Second, you should have some understanding of similar file formats. I generally recommend to study PNG first because it gives an example of typical structured file formats and raster image formats. (Don't delve into the compression though---bitwise analysis is much harder.) This is also why you needed to know what the format is for, many formats with the same goal tend to have similar structures.
Third, collect as many examples as possible. You can line them up to see commonalities and differences and spot patterns. Even better if you can actively generate different files. This is generally the last hope when you are run out of reasonable hypotheses.
Fourth, optimize the feedback loop. You will have to do a lot of hypothesization, validation and automation. You can't really optimize the number of iterations, but you can optimize the time for a single iteration. Use a comfortable scripting language with good binary operation. I tend to use a vanilla Python with struct and make everything else by my own, but there are several libraries that greatly help you if you don't feel like doing so.
But first, it helps to have sample files to see recurring structures. Ideally, you also have access to software that generates these files. This allows you to deal with simpler files containing less information to reason about, make small changes within the program and compare the corresponding change(s) in the file.

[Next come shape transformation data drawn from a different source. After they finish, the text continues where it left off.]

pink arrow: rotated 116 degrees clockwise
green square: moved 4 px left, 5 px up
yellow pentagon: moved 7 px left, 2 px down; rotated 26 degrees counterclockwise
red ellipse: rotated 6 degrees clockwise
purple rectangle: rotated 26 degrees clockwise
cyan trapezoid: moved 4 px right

I am trying to parse the MS Access files using NodeJS/Javascript. I last tried about 3 years ago and it was really tough going, so there is a lot of trial and error. I am able to parse some basic MS Access files, but need to figure out a way to get the whole database more reliably. My effort was here:
i've never attempted JS interop, so i don't know how much it sucks, but it definitely seems doable. it'll likely be an adventure on it's own, but it's gotta be 1000x less fuckery than trying to reverse the binary format of Access
the saner option would probably just be a small .Net program that creates an endpoint for your JS
unless i'm assuming too much, and you're just doing it for sheer masochistic pleasure, and in that case: i salute you
I was wondering whether chatgpt can be used to read in the byte sequences and umm, do something.
It's a wonderful example of inductive reasoning, or generating general rules from a collection of specific examples.